What is Py supposed to mean? Is it multiplication or a subscript? If it's a subscript then what's that notation?

#### Qeru

##### Well-Known Member
Could you show what Q12 is so we actually know what the variables and constants mean?

#### CM_Tutor

##### Well-Known Member
What is Py supposed to mean? Is it multiplication or a subscript? If it's a subscript then what's that notation?
$\bg_white P$ is a constant and $\bg_white y$ is a function of $\bg_white t$ (time).

#### CM_Tutor

##### Well-Known Member
We have a function $\bg_white N(t)$ where $\bg_white N(0)=N_0$, a constant, which satisfies the differential equation (DE)

$\bg_white \frac{dN}{dt}=kN(P-N) \qquad \text{. . . . . . . . (*)}$

where $\bg_white k$ and $\bg_white P$ are constants.

(a) Let $\bg_white y(t)$ be a function related to $\bg_white N(t)$ by the equation $\bg_white N(t) = P \times y(t)$. It follows that

$\bg_white \frac{dN}{dt}=P\times\frac{dy}{dt}$

which can be substituted into (*) to give:

\bg_white \begin{align*} \frac{dN}{dt}&=kN(P-N) \\ P\frac{dy}{dt}&=kPy(P-Py) \\ &=kP^2y(1-y) \\ \frac{dy}{dt}&=kPy(1-y) \end{align*}

Now, let $\bg_white r=kP$, a constant, and the DE becomes:

$\bg_white \frac{dy}{dt}=ry(1-y) \qquad \text{. . . . . . . . (**)}$

with the initial value of $\bg_white y$ being

$\bg_white y_0 = y(0) = \frac{N(0)}{P} = \frac{N_0}{P}$.

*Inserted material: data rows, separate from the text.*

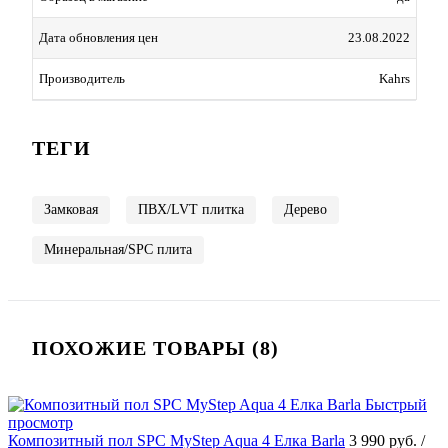
Дата обновления цен
23.08.2022
Производитель
Kahrs
ТЕГИ
Замковая
ПВХ/LVT плитка
Дерево
Минеральная/SPC плита
ПОХОЖИЕ ТОВАРЫ (8)
Быстрый
просмотр
Композитный пол SPC MyStep Aqua 4 Елка Barla
3 990 руб.
/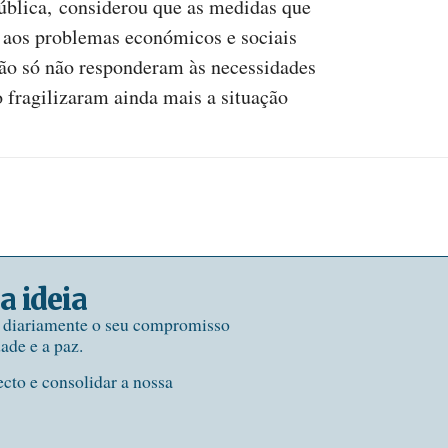
blica, considerou que as medidas que
 aos problemas económicos e sociais
não só não responderam às necessidades
 fragilizaram ainda mais a situação
a ideia
e diariamente o seu compromisso
dade e a paz.
ecto e consolidar a nossa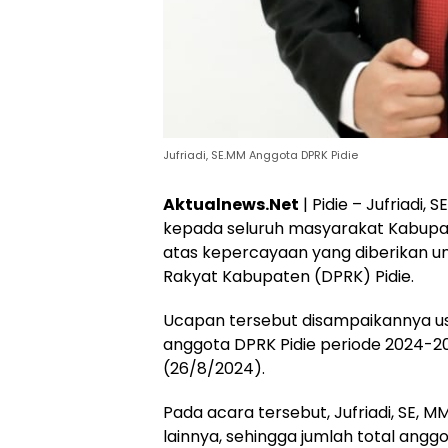
Jufriadi, SE.MM Anggota DPRK Pidie
Aktualnews.Net
| Pidie – Jufriadi
kepada seluruh masyarakat Kabupaten
atas kepercayaan yang diberikan u
Rakyat Kabupaten (DPRK) Pidie.
Ucapan tersebut disampaikannya u
anggota DPRK Pidie periode 2024-20
(26/8/2024).
Pada acara tersebut, Jufriadi, SE, M
lainnya, sehingga jumlah total angg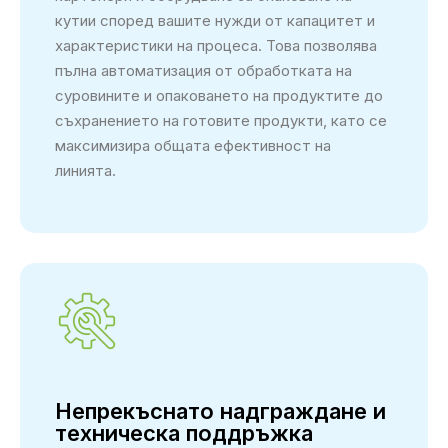
кутии според вашите нужди от капацитет и
характеристики на процеса. Това позволява
пълна автоматизация от обработката на
суровините и опаковането на продуктите до
съхранението на готовите продукти, като се
максимизира общата ефективност на
линията.
Непрекъснато надграждане и
техническа поддръжка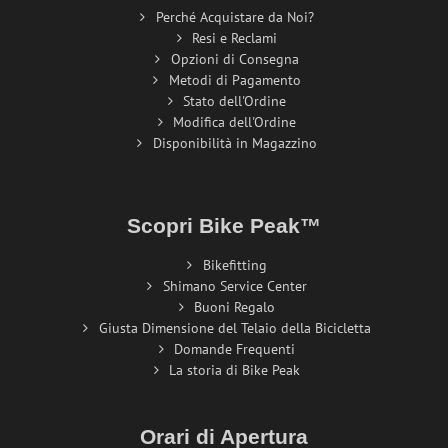
Perché Acquistare da Noi?
Resi e Reclami
Opzioni di Consegna
Metodi di Pagamento
Stato dell'Ordine
Modifica dell'Ordine
Disponibilità in Magazzino
Scopri Bike Peak™
Bikefitting
Shimano Service Center
Buoni Regalo
Giusta Dimensione del Telaio della Bicicletta
Domande Frequenti
La storia di Bike Peak
Orari di Apertura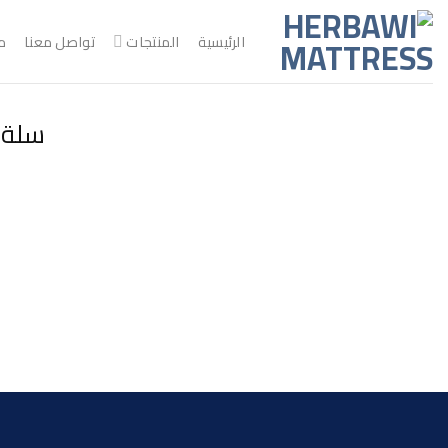
خطي
لمحتوى
الرئيسية
المنتجات
تواصل معنا
م
سلة 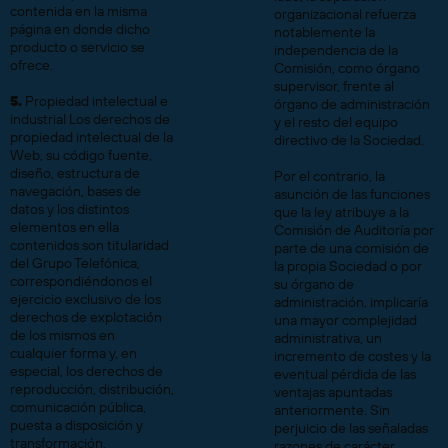
contenida en la misma
organizacional refuerza
página en donde dicho
notablemente la
producto o servicio se
independencia de la
ofrece.
Comisión, como órgano
supervisor, frente al
5.
Propiedad intelectual e
órgano de administración
industrial Los derechos de
y el resto del equipo
propiedad intelectual de la
directivo de la Sociedad.
Web, su código fuente,
diseño, estructura de
Por el contrario, la
navegación, bases de
asunción de las funciones
datos y los distintos
que la ley atribuye a la
elementos en ella
Comisión de Auditoría por
contenidos son titularidad
parte de una comisión de
del Grupo Telefónica,
la propia Sociedad o por
correspondiéndonos el
su órgano de
ejercicio exclusivo de los
administración, implicaría
derechos de explotación
una mayor complejidad
de los mismos en
administrativa, un
cualquier forma y, en
incremento de costes y la
especial, los derechos de
eventual pérdida de las
reproducción, distribución,
ventajas apuntadas
comunicación pública,
anteriormente. Sin
puesta a disposición y
perjuicio de las señaladas
transformación.
razones de carácter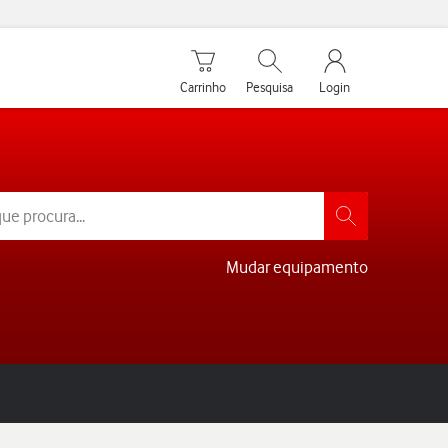
Carrinho de compras
Pesquisar
My Vodafone Men
Carrinho
Pesquisa
Login
Mudar equipamento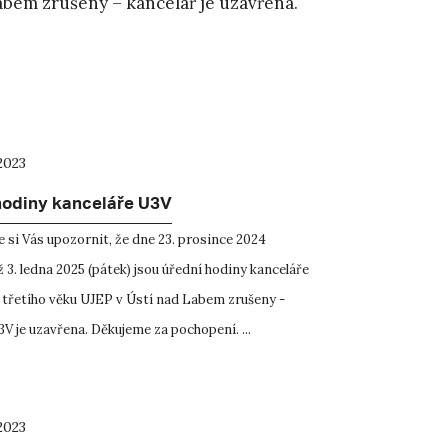
abem zrušeny – kancelář je uzavřena.
2023
hodiny kanceláře U3V
 si Vás upozornit, že dne 23. prosince 2024
ž 3. ledna 2025 (pátek) jsou úřední hodiny kanceláře
 třetího věku UJEP v Ústí nad Labem zrušeny -
V je uzavřena. Děkujeme za pochopení. ...
2023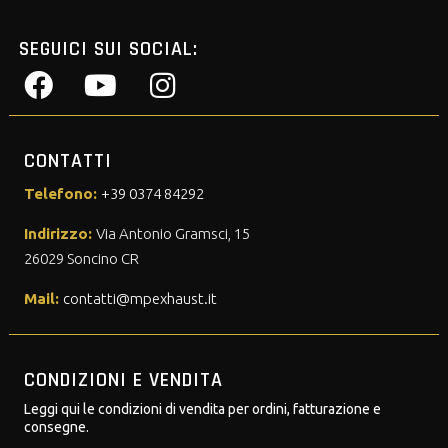
SEGUICI SUI SOCIAL:
CONTATTI
Telefono:
+39 0374 84292
Indirizzo:
Via Antonio Gramsci, 15
26029 Soncino CR
Mail:
contatti@mpexhaust.it
CONDIZIONI E VENDITA
Leggi qui le condizioni di vendita per ordini, fatturazione e
consegne.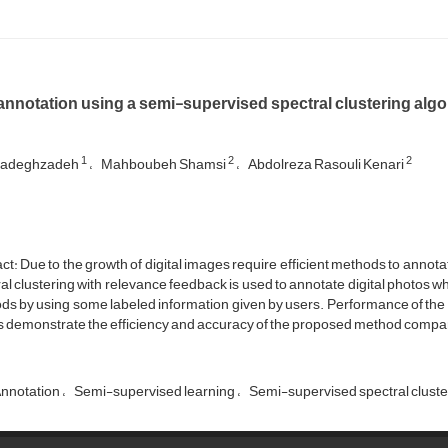
annotation using a semi-supervised spectral clustering algo
1
2
2
Sadeghzadeh
Mahboubeh Shamsi
Abdolreza Rasouli Kenari
ct: Due to the growth of digital images require efficient methods to annota
al clustering with relevance feedback is used to annotate digital photos 
s by using some labeled information given by users. Performance of the
s demonstrate the efficiency and accuracy of the proposed method compar
nnotation
Semi-supervised learning
Semi-supervised spectral cluste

(b) Let $\bg_white x$ be a variable related to time by $\bg_white x=rt$, from which it follows that

$\bg_white \frac{dx}{dt}=r \qquad \text{. . . . . . . . (1)}$.

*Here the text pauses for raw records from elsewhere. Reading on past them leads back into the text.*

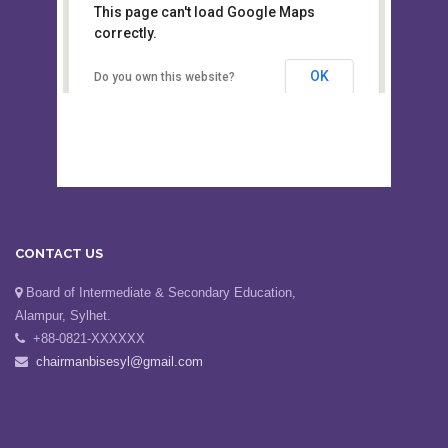
This page can't load Google Maps
Board of Intermediate &
correctly.
Secondary Education, Alampur,
Sylhet
OK
Do you own this website?
CONTACT US
Board of Intermediate & Secondary Education,
Alampur, Sylhet.
+88-0821-XXXXXX
chairmanbisesyl@gmail.com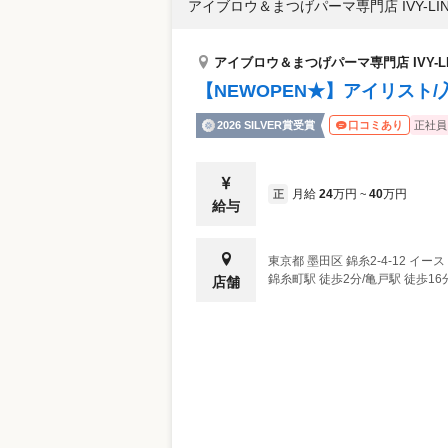
アイブロウ＆まつげパーマ専門店 IVY-LIN
アイブロウ＆まつげパーマ専門店 IVY-LI
【NEWOPEN★】アイリスト/
2026 SILVER賞受賞
正社員
口コミあり
月給
24
万円
40
万円
正
~
給与
東京都
墨田区
錦糸2-4-12 イース
錦糸町駅 徒歩2分/亀戸駅 徒歩1
店舗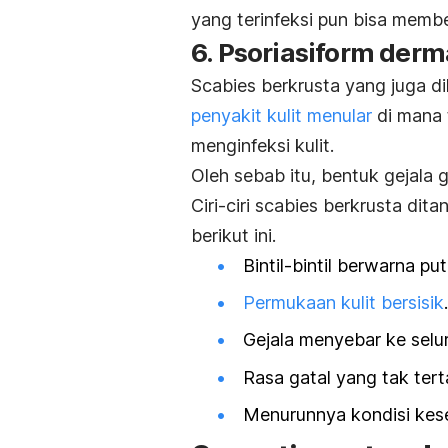
yang terinfeksi pun bisa mem
6.
Psoriasiform derma
Scabies
berkrusta yang juga d
penyakit kulit menular
di mana 
menginfeksi kulit.
Oleh sebab itu, bentuk gejala 
Ciri-ciri
scabies
berkrusta ditan
berikut ini.
Bintil-bintil berwarna put
Permukaan kulit bersisik
.
Gejala menyebar ke selu
Rasa gatal yang tak ter
Menurunnya kondisi kes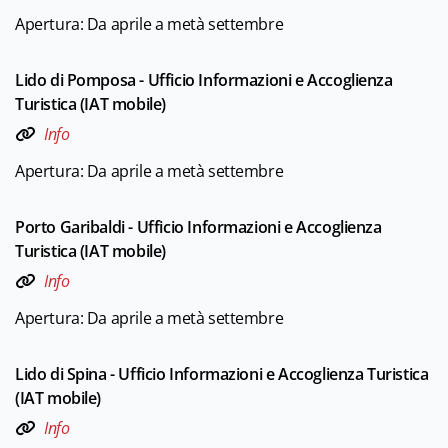
Apertura: Da aprile a metà settembre
Lido di Pomposa - Ufficio Informazioni e Accoglienza
Turistica (IAT mobile)
Info
Apertura: Da aprile a metà settembre
Porto Garibaldi - Ufficio Informazioni e Accoglienza
Turistica (IAT mobile)
Info
Apertura: Da aprile a metà settembre
Lido di Spina - Ufficio Informazioni e Accoglienza Turistica
(IAT mobile)
Info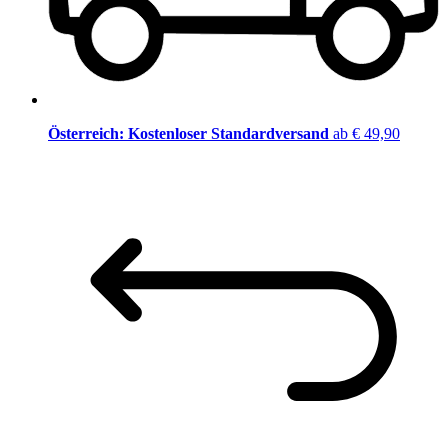
Österreich: Kostenloser Standardversand
ab € 49,90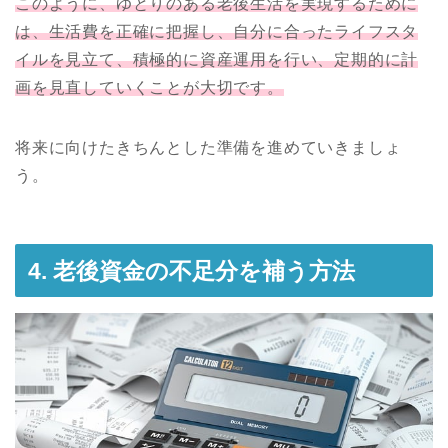
このように、ゆとりのある老後生活を実現するために
は、生活費を正確に把握し、自分に合ったライフスタ
イルを見立て、積極的に資産運用を行い、定期的に計
画を見直していくことが大切です。
将来に向けたきちんとした準備を進めていきましょ
う。
4. 老後資金の不足分を補う方法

From the Chain Rule, we know that

$\bg_white \frac{dy}{dx}=\frac{dy}{dt}\times\frac{dt}{dx}$

and we can substitute (**) and (1) into this to get

\bg_white \begin{align*} \frac{dy}{dx}&=\frac{dy}{dt}\times\frac{dt}{dx} \\ &=ry(1-y)\times\frac{1}{r} \\ &=y(1-y) \qquad \text{. . . . . . . . (***)} \end{align*}

which is a DE in two variables, $\bg_white x$ and $\bg_white y$. At $\bg_white x=0$, it has the initial value

$\bg_white y = y_0 = \frac{N_0}{P} \quad \text{as} \quad t=0 \implies x=rt=r\times0=0$.

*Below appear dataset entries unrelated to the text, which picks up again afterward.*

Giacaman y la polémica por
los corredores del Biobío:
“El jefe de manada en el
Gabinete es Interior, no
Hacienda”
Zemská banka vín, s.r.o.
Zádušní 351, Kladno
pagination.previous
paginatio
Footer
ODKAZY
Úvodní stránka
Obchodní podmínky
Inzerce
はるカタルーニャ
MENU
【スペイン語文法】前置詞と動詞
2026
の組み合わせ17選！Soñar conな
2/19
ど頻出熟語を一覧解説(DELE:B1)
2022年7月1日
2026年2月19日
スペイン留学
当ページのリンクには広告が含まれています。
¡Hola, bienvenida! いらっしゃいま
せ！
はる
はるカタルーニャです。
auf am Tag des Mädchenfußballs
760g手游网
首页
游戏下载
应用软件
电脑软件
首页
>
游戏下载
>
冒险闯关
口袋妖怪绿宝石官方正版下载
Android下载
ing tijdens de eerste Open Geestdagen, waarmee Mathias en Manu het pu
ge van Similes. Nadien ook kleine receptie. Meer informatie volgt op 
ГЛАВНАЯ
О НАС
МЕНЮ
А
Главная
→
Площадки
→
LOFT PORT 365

(c) Let $\bg_white v$ be a variable related to $\bg_white y$ by

$\bg_white v = \frac{1}{y} \implies \frac{dv}{dy} = -\frac{1}{y^2} \qquad \text{. . . . . . . . (2)$

from which it follows that

\bg_white \begin{align*} \frac{dv}{dx} &= \frac{dv}{dy} \times \frac{dy}{dx} \quad \text{using the Chain Rule} \\ &= -\frac{1}{y^2} \times y(1-y) \quad \text{using (2) and (***)} \\ &= \frac{y - 1}{y} \\ &= 1 - \frac{1}{y} \\ &=1-v \end{align*}

The problem has now been transformed into one that can be solved by integration without the need to use partial fractions:

$\bg_white \frac{dv}{1-v}=dx$

I'll leave the rest for you to work on.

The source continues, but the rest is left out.